● Exercise directions
Scan the entries below. Return every line that includes "группы".

(Beginning of Data for review)

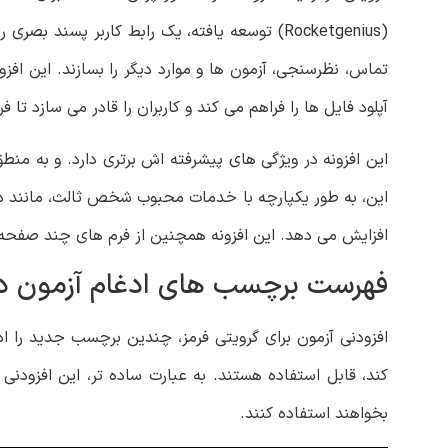
(Rocketgenius) توسعه یافته، یک رابط کاربر پسن
تماس، نظرسنجی، آزمون ها و موارد دیگر را بسازند. این افز
آپلود فایل ‌ها را فراهم می ‌کند و کاربران را قادر می ‌سازد ت
این افزونه در ویژگی‌ های پیشرفته‌ اش برتری دارد. و به منطق
افزایش می دهد. این افزونه همچنین از فرم های چند صفحه ا
فهرست برچسب‌ های ادغام آزمون در
افزودنی آزمون برای گرویتی فرمز، چندین برچسب جدید را ادغ
کند، قابل استفاده هستند. به عبارت ساده‌ تر، این افزودنی 
بخواهند استفاده کنند.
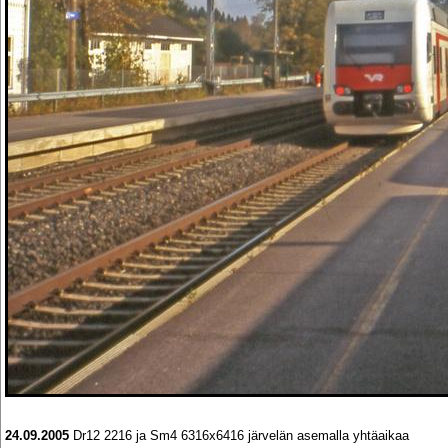
24.09.2005
Dr12 2216 ja Sm4 6316x6416 järvelän asemalla yhtäaikaa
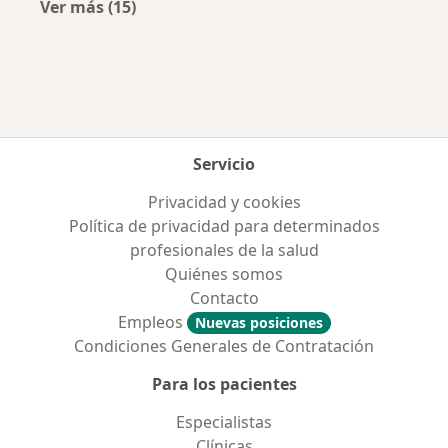
Ver más (15)
Más en esta categoría: Obras sociales más p
Servicio
Privacidad y cookies
Política de privacidad para determinados
profesionales de la salud
Quiénes somos
Contacto
Empleos
Nuevas posiciones
Condiciones Generales de Contratación
Para los pacientes
Especialistas
Clínicas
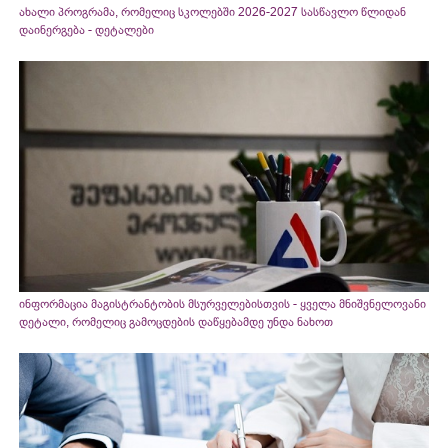
ახალი პროგრამა, რომელიც სკოლებში 2026-2027 სასწავლო წლიდან
დაინერგება - დეტალები
ინფორმაცია მაგისტრანტობის მსურველებისთვის - ყველა მნიშვნელოვანი
დეტალი, რომელიც გამოცდების დაწყებამდე უნდა ნახოთ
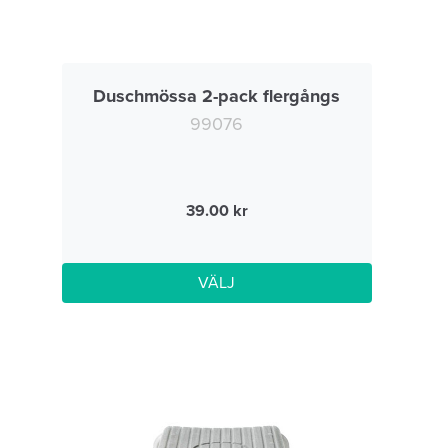
Duschmössa 2-pack flergångs
99076
39.00
VÄLJ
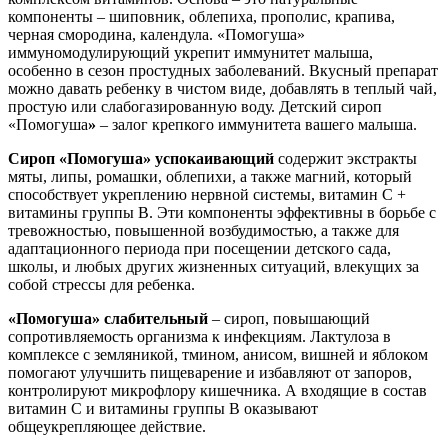
компоненты – шиповник, облепиха, прополис, крапива,
черная смородина, календула. «Помогуша»
иммуномодулирующий укрепит иммунитет малыша,
особенно в сезон простудных заболеваний. Вкусный препарат
можно давать ребенку в чистом виде, добавлять в теплый чай,
простую или слабогазированную воду. Детский сироп
«Помогуша
»
– залог крепкого иммунитета вашего малыша.
Сироп «Помогуша» успокаивающий
содержит экстракты
мяты, липы, ромашки, облепихи, а также магний, который
способствует укреплению нервной системы, витамин С +
витамины группы В. Эти компоненты эффективны в борьбе с
тревожностью, повышенной возбудимостью, а также для
адаптационного периода при посещении детского сада,
школы, и любых других жизненных ситуаций, влекущих за
собой стрессы для ребенка.
«Помогуша» слабительный
– сироп, повышающий
сопротивляемость организма к инфекциям. Лактулоза в
комплексе с земляникой, тмином, анисом, вишней и яблоком
помогают улучшить пищеварение и избавляют от запоров,
контролируют микрофлору кишечника. А входящие в состав
витамин С и витамины группы В оказывают
общеукрепляющее действие.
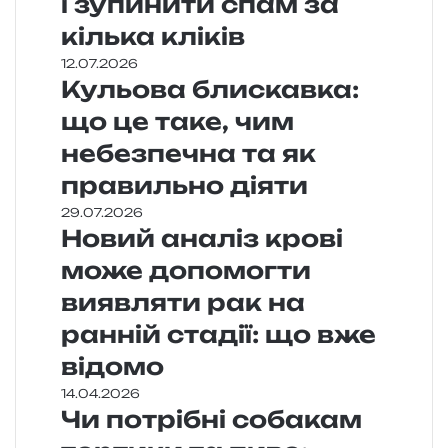
і зупинити спам за
кілька кліків
12.07.2026
Кульова блискавка:
що це таке, чим
небезпечна та як
правильно діяти
29.07.2026
Новий аналіз крові
може допомогти
виявляти рак на
ранній стадії: що вже
відомо
14.04.2026
Чи потрібні собакам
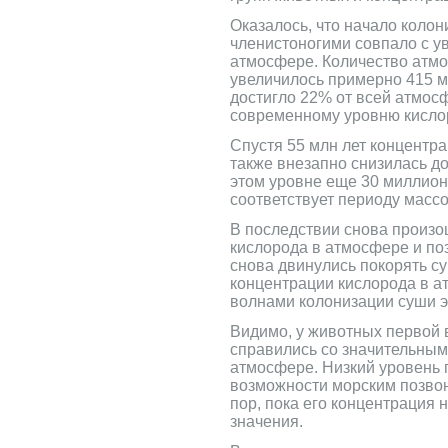
Оказалось, что начало коло
членистоногими совпало с у
атмосфере. Количество атмо
увеличилось примерно 415 м
достигло 22% от всей атмос
современному уровню кисло
Спустя 55 млн лет концентр
также внезапно снизилась до
этом уровне еще 30 миллион
соответствует периоду масс
В последствии снова произо
кислорода в атмосфере и по
снова двинулись покорять су
концентрации кислорода в а
волнами колонизации суши э
Видимо, у животных первой 
справились со значительны
атмосфере. Низкий уровень 
возможности морским позво
пор, пока его концентрация 
значения.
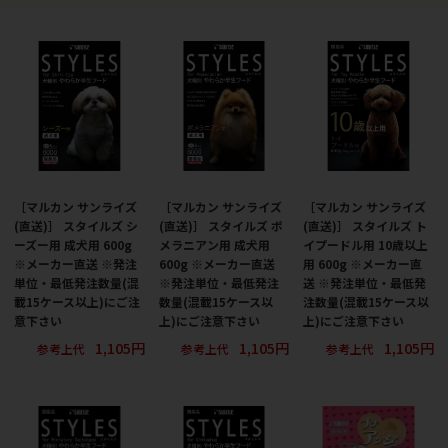
［マルカン サンライズ
［マルカン サンライズ
［マルカン サンライズ
(直送)］ スタイルズ シ
(直送)］ スタイルズ ポ
(直送)］ スタイルズ ト
ーズー用 成犬用 600g
メラニアン用 成犬用
イプードル用 10歳以上
※メーカー直送 ※発注
600g ※メーカー直送
用 600g ※メーカー直
単位・最低発注数量(混
※発注単位・最低発注
送 ※発注単位・最低発
載15ケース以上)にご注
数量(混載15ケース以
注数量(混載15ケース以
意下さい
上)にご注意下さい
上)にご注意下さい
1,105円
1,105円
1,105円
参考上代
参考上代
参考上代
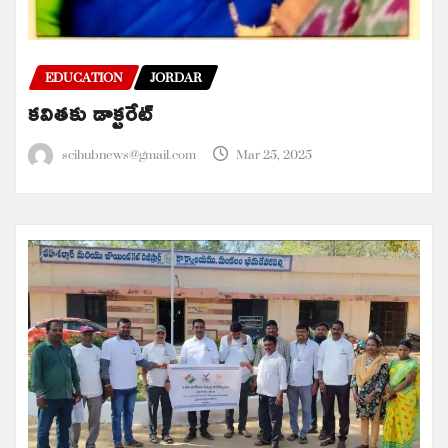
EDUCATION
JORDAR
కవితకు డాక్టరేట్
scihubnews@gmail.com
Mar 25, 2025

(End of Data for review)

● Output below
витамины группы В. Эти компоненты эффективны в борьбе с
витамин С и витамины группы В оказывают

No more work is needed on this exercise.